Was ist mit dir und der Welt passiert, dass du von jemandem, der den höchsten NATO Posten bekleidete, den ein slowakischer Repräsentant je erreichte – zum Kritiker dieser Organisation wurdest?
Es war der höchste gewählte Posten in einer internationalen Organisation. Mit mir ist nichts passiert, sondern mit NATO. Mir ist klar geworden, dass unser ehemaliger Präsident Václav Havel, dessen Büste vor einiger Zeit im amerikanischen Kongress enthüllt wurde, Recht hatte, als er nach der Auflösung des Warschauer Pakts die Auflösung von NATO forderte. Die Amerikaner sollten öfter seine Büste aufsuchen und über diese Worte nachdenken. Eine optimale Möglichkeit der Sicherung des Weltfriedens sehe ich in der Erschaffung von Militärkräften der Vereinten Nationen. Dies ist aber eine idealistische Vorstellung, denn somit würde der Feind praktisch verschwinden und für manche Machtkreise stellt ein Feind die Essenz derer Existenz dar.
Und steht uns ein totaler Krieg tatsächlich bevor?
Ich befasse mich recht viel mit geistlichen Themen, was in dieser materialistischen christlich-kommunistisch-kapitalistischen Welt, oder anders gesagt in der heutigen westlichen Zivilisation ein Paradox darstellt. In der Geschichte gingen viele bedeutende Reiche unter – von Persern, Römern, Moguln angefangen über Alexander bis zum Napoleon. Was heutzutage geschieht, ist das Ende einer anglo-sächsischen Ära, die mit der britischen Herrschaft über die Weltmeere begann und von den Amerikanern weitergeführt wurde. Die anglosächsische Macht ist im Niedergang vor allem aufgrund des Aufstiegs von Russland, China und Indien und auch aufgrund der eigenen internen korrosiven Prozesse. Dies ist nichts Ungewöhnliches in der Geschichte. Nichts, was mit militärischer Macht erhalten werden musste, hat je überdauert. Lediglich Reiche des Geistes währen weiter.

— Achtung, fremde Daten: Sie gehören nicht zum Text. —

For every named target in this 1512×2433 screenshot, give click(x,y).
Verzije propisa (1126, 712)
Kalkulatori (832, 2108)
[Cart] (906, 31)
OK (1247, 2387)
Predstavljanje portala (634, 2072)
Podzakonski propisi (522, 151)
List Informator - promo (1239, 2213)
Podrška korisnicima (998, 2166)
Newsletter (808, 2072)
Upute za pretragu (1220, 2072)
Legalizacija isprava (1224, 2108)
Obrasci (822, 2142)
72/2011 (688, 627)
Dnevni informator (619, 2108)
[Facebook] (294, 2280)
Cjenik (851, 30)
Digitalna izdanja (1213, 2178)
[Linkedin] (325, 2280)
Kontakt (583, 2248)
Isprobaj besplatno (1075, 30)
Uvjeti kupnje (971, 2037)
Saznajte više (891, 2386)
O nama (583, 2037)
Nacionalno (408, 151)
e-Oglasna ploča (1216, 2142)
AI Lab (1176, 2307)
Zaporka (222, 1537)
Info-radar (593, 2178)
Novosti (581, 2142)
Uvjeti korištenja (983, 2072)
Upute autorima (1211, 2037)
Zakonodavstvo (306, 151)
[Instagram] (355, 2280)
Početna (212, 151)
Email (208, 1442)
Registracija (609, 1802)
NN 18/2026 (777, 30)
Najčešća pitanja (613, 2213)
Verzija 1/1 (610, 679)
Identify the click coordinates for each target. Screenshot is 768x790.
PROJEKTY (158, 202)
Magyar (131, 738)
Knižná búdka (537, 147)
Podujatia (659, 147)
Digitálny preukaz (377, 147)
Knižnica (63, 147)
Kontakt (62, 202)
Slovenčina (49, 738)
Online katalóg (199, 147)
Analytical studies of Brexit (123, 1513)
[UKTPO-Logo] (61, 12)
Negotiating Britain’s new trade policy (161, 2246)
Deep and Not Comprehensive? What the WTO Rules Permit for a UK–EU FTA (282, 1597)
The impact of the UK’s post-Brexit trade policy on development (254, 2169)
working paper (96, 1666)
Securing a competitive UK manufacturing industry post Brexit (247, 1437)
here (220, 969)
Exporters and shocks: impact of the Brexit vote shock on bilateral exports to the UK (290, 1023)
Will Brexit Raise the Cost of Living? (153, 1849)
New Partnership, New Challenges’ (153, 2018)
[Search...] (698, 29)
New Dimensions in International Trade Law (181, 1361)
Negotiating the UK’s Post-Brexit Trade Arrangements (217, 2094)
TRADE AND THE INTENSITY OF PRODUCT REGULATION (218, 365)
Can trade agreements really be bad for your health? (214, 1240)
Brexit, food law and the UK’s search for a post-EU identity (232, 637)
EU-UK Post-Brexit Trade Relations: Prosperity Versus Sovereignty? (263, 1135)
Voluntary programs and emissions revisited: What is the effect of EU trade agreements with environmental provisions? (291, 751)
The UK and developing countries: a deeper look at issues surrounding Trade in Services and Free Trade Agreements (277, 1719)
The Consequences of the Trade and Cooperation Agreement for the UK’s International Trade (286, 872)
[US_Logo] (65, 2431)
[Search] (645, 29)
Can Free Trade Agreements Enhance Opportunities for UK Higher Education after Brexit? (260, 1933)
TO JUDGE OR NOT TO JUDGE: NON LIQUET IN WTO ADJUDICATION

Was sollen wir tun, damit wir nicht nur uns selbst, unsere Familien und eigene Länder schützen?
Der einzige Weg die Welt in einen besseren Ort zu ändern, ist sich selbst zu bessern. Aufhören auf die Splitter im Auge unserer Brüder hinzuweisen und sich ehrlich bemühen die Balken aus den eigenen Augen zu entfernen. Das Problem liegt darin, dass, wenn ein Weiser mit dem Finger auf die Sterne zeigt, die Menschenmasse lediglich auf den Finger schaut.
Und würde es, falls erforderlich, eigentlich nicht reichen etwas zu tun, um gerade das zu retten?
Das Grunddogma der christlichen, also unserer Zivilisation ist das Erlösertum. Wir wurden gelehrt zu sitzen und abzuwarten, bis uns jemand anders erlöst. Wir haben es verlernt die Verantwortung für uns selbst in die eigenen Hände zu nehmen. So lass uns sitzen und abwarten, wundern wir uns dann aber nicht, wenn eines Tages ein neuer Erlöser vorbeikommt und uns erobert.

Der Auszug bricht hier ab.